Archive for the ‘Hacienda Heights’ Category
Thursday, July 3rd, 2008

Through high school, my family’s Sunday morning was rather routine:
6:00-7:45: scramble to get six people ready (with one shower!), out the door and into the car. If my dad or Danny had to be early for choir or altar boy responsibilities they would leave earlier.
8:00-9:15: Spanish Mass at St. John Vianney, our home parish. Dad played bass with the choir. Mom was a Eucharistic minister, which means she handed out the host (consecrated bread) during Communion. Danny, Lori and I were all altar servers. Adrian just sat in the pew and pretended to be ill. He was always fine as soon as Mass ended.
9:15-9:30: help dad pack up his bass and music books, greet fellow parishioners, say hi to Grandma, Grandpa and tío Rick before they left (they always sat toward the back of the church while my mom preferred the first pew).
9:30: drive out to West Covina and wait in the Mariposa Inn (sometimes we’d go to another restaurant) parking lot or on the front patio until the doors opened at 10.
10:00-11:30: brunch at Mariposa Inn. Greet the owner, Raudel. Exchange pleasantries with our server — usually Nacho or my mom’s friend Mary. Then stuff ourselves silly on fresh fruit, Mexican breakfast dishes, giant burritos, fruit-filled pastries, chocolate-dipped strawberries. Wash it all down with Shirley Temples (kids) or coffee (adults).
11:30: say ‘bye to the grandparents, go home and take care of the ‘itis with a nice nap.
Sunday brunch hardly happened once Grandma got sick with complications from diabetes. After her recovery, we resumed the usual Sunday morning routine, but this time with the wheelchair in tow. The trips ceased after Grandpa was diagnosed with cancer and passed away a few months later in 1996. The restaurant held too many “tristes recuerdos.” Plus, Sunday brunch for a family of six was too pricey and we were going through some tough times.
Nowadays, our trips to Mariposa occur on special occasions. It’s the go-to restaurant for birthdays, anniversaries or other special occasions. The last time I went was for Lori’s birthday in January. The guys turned into gluttons and feasted on giant burritos. My mom had machaca, dad had huevos rancheros, Papá Chepe and Mamá Toni shared a dish. I had chilaquiles.
Once again, Nacho was our waiter. Nacho was the kind of guy who could make you feel better with his infectious cheerfulness. During Sunday brunch, he usually tried to cheer up Lori who was grumpy for some reason or another. This time, he didn’t have to cheer up Lori because she was in a good mood for her birthday. Instead, he plopped a sombrero on her head, placed a piece of flan in front of her and called the rest of the waiters to sing “happy birthday, Panchita.”

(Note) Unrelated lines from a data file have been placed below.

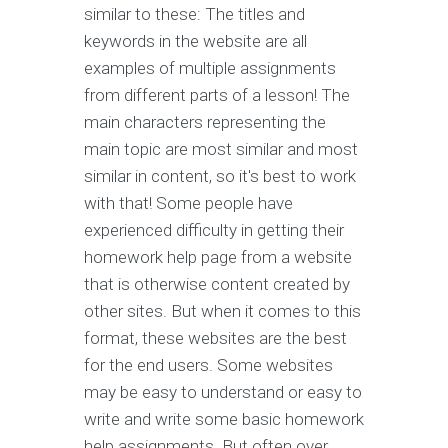
similar to these: The titles and
keywords in the website are all
examples of multiple assignments
from different parts of a lesson! The
main characters representing the
main topic are most similar and most
similar in content, so it's best to work
with that! Some people have
experienced difficulty in getting their
homework help page from a website
that is otherwise content created by
other sites. But when it comes to this
format, these websites are the best
for the end users. Some websites
may be easy to understand or easy to
write and write some basic homework
help assignments. But often over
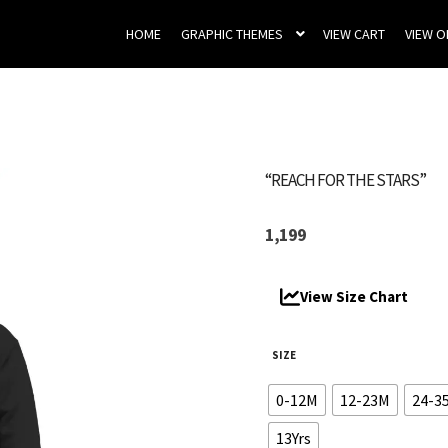
HOME
GRAPHIC THEMES
VIEW CART
VIEW 
“REACH FOR THE STARS”
1,199
View Size Chart
SIZE
0-12M
12-23M
24-3
13Yrs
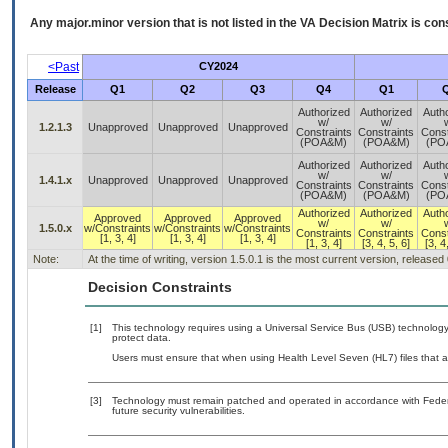
Any major.minor version that is not listed in the
VA
Decision Matrix is con
<Past
CY2024
Release
Q1
Q2
Q3
Q4
Q1
Authorized
Authorized
Auth
w/
w/
1.2.1.3
Unapproved
Unapproved
Unapproved
Constraints
Constraints
Const
(POA&M)
(POA&M)
(PO
Authorized
Authorized
Auth
w/
w/
1.4.1.x
Unapproved
Unapproved
Unapproved
Constraints
Constraints
Const
(POA&M)
(POA&M)
(PO
Authorized
Authorized
Auth
Approved
Approved
Approved
w/
w/
1.5.0.x
w/Constraints
w/Constraints
w/Constraints
Constraints
Constraints
Const
[1, 3, 4]
[1, 3, 4]
[1, 3, 4]
[1, 3, 4]
[3, 4, 5, 6]
[3, 4
Note:
At the time of writing, version 1.5.0.1 is the most current version, released
Decision Constraints
[1]
This technology requires using a Universal Service Bus (USB) technology 
protect data.
Users must ensure that when using Health Level Seven (HL7) files that au
[3]
Technology must remain patched and operated in accordance with Federal
future security vulnerabilities.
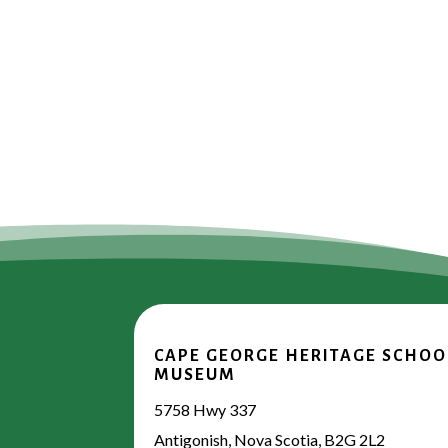
CAPE GEORGE HERITAGE SCHOO
MUSEUM
5758 Hwy 337
Antigonish, Nova Scotia, B2G 2L2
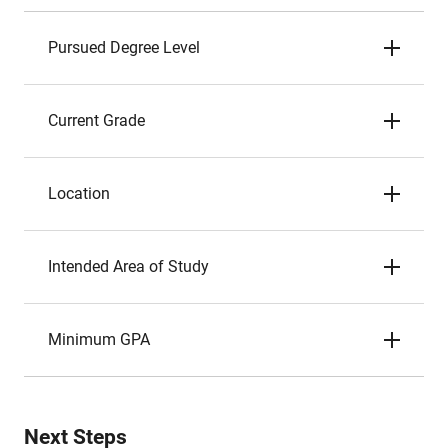
Pursued Degree Level
Current Grade
Location
Intended Area of Study
Minimum GPA
Next Steps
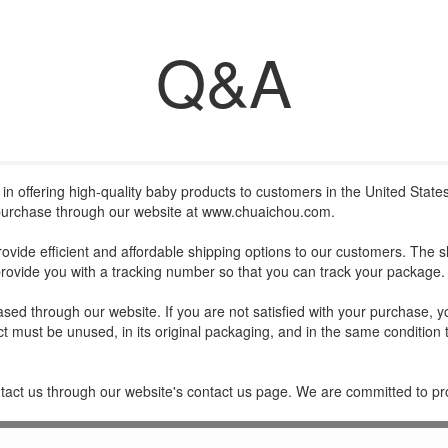
Q&A
in offering high-quality baby products to customers in the United States
 purchase through our website at
www.chuaichou.com
.
rovide efficient and affordable shipping options to our customers. The 
rovide you with a tracking number so that you can track your package.
ed through our website. If you are not satisfied with your purchase, you
ct must be unused, in its original packaging, and in the same condition 
ntact us through our website's contact us page. We are committed to pr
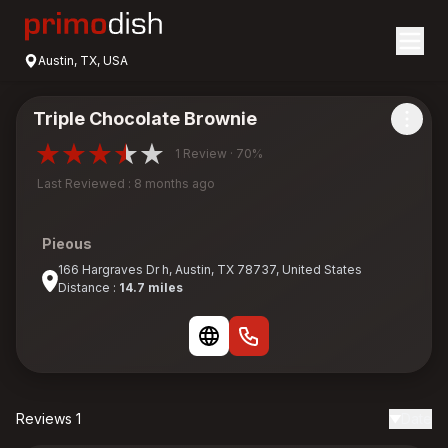
Austin, TX, USA
Triple Chocolate Brownie
1 Review · 70%
Last Reviewed : 8 months ago
Pieous
166 Hargraves Dr h, Austin, TX 78737, United States
Distance :
14.7 miles
Reviews 1
Date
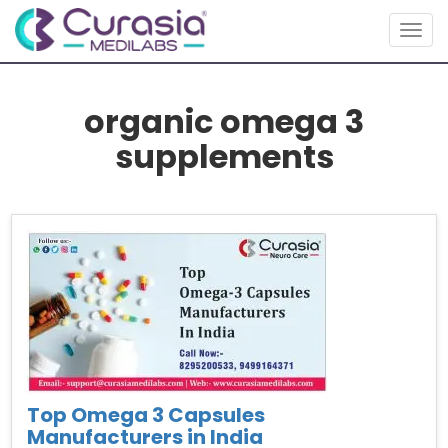
Togg
navig
organic omega 3
supplements
Top Omega 3 Capsules
Manufacturers in India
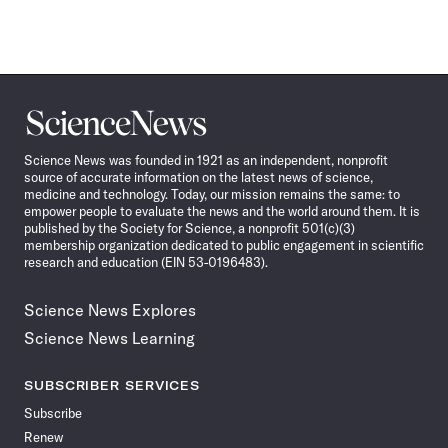
Science
News
Science News was founded in 1921 as an independent, nonprofit
source of accurate information on the latest news of science,
medicine and technology. Today, our mission remains the same: to
empower people to evaluate the news and the world around them. It is
published by the Society for Science, a nonprofit 501(c)(3)
membership organization dedicated to public engagement in scientific
research and education (EIN 53-0196483).
Science News Explores
Science News Learning
SUBSCRIBER SERVICES
Subscribe
Renew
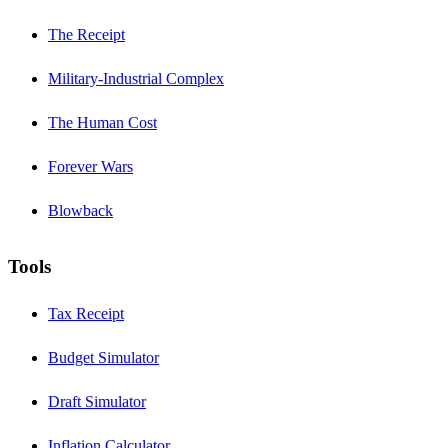
The Receipt
Military-Industrial Complex
The Human Cost
Forever Wars
Blowback
Tools
Tax Receipt
Budget Simulator
Draft Simulator
Inflation Calculator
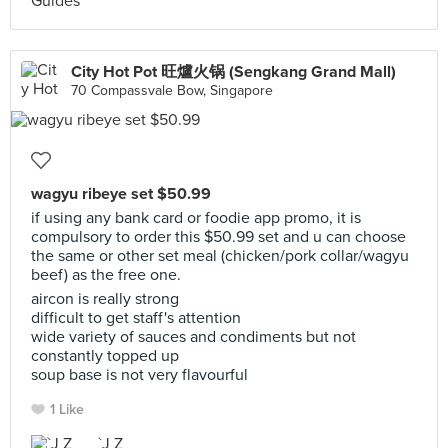
City Hot Pot 旺爐火锅 (Sengkang Grand Mall)
70 Compassvale Bow, Singapore
wagyu ribeye set $50.99
if using any bank card or foodie app promo, it is
compulsory to order this $50.99 set and u can choose
the same or other set meal (chicken/pork collar/wagyu
beef) as the free one.
aircon is really strong
difficult to get staff's attention
wide variety of sauces and condiments but not
constantly topped up
soup base is not very flavourful
1 Like
`J Z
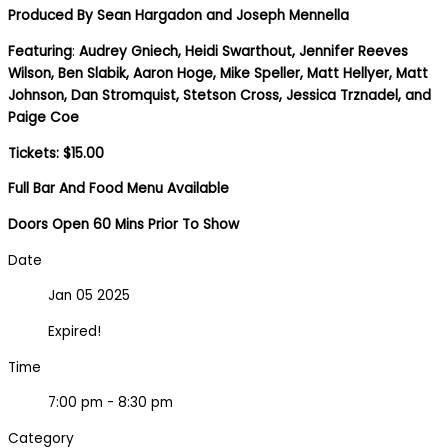
Produced By
Sean Hargadon and Joseph Mennella
Featuring
:
Audrey Gniech, Heidi Swarthout, Jennifer Reeves
Wilson, Ben Slabik, Aaron Hoge, Mike Speller, Matt Hellyer, Matt
Johnson, Dan Stromquist, Stetson Cross, Jessica Trznadel, and
Paige Coe
Tickets: $15.00
Full Bar And Food Menu Available
Doors Open 60 Mins Prior To Show
Date
Jan 05 2025
Expired!
Time
7:00 pm - 8:30 pm
Category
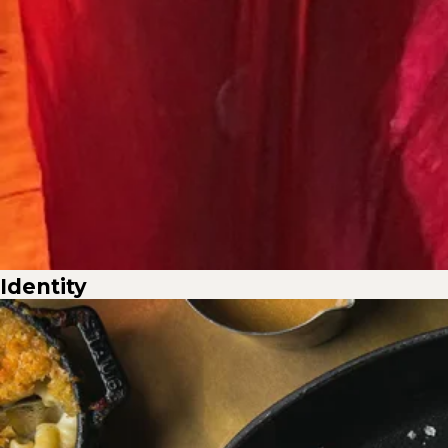
Identity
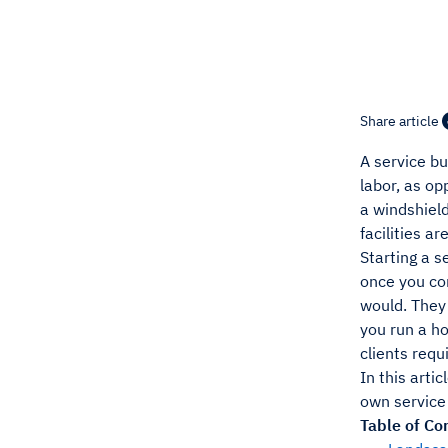
Share article
A service bu
labor, as op
a windshield
facilities 
Starting a s
once you com
would. They 
you run a ho
clients requi
In this arti
own service
Table of Co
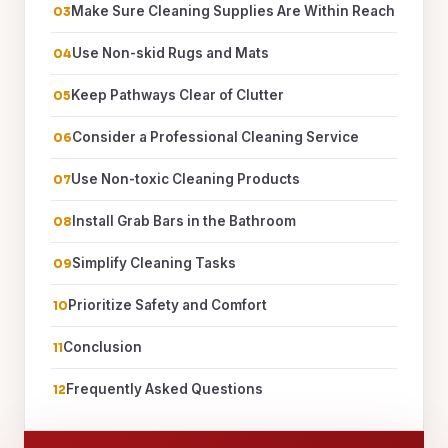
Make Sure Cleaning Supplies Are Within Reach
Use Non-skid Rugs and Mats
Keep Pathways Clear of Clutter
Consider a Professional Cleaning Service
Use Non-toxic Cleaning Products
Install Grab Bars in the Bathroom
Simplify Cleaning Tasks
Prioritize Safety and Comfort
Conclusion
Frequently Asked Questions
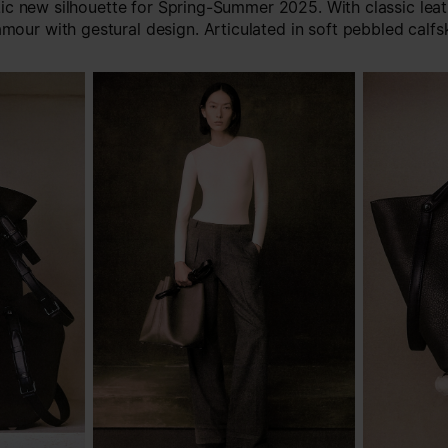
c new silhouette for Spring-Summer 2025. With classic lea
amour with gestural design. Articulated in soft pebbled calfsk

Before we left, we made sure to greet the owner, Raudel, always gracious and friendly. My parents met Raudel way back in the ’80s when they first started visiting the restaurant. Our neighbor, Mary (Summer’s mom) was a waitress and bartender there. Raudel had worked his way up the chain and at the time was the assistant manager. By the early ’90s he was the owner. I suppose he and my parents had a connection. They were all Mexican immigrants, and moreover he was a Zacatecano who loved tamborazo like my mom.
Even though the staff got older, just like we did, they never stopped making us feel welcomed even if we stopped visiting for months or years at a time. Some things just don’t change.
Except, they do.
***
Last night, my dad informed me that Raudel Guerrero, 57, passed away early in the morning on Thursday June 26th. He gave a busboy a ride home and fell asleep at the wheel. His van slammed into the rear of an 18-wheel tractor-trailer in Chino (link).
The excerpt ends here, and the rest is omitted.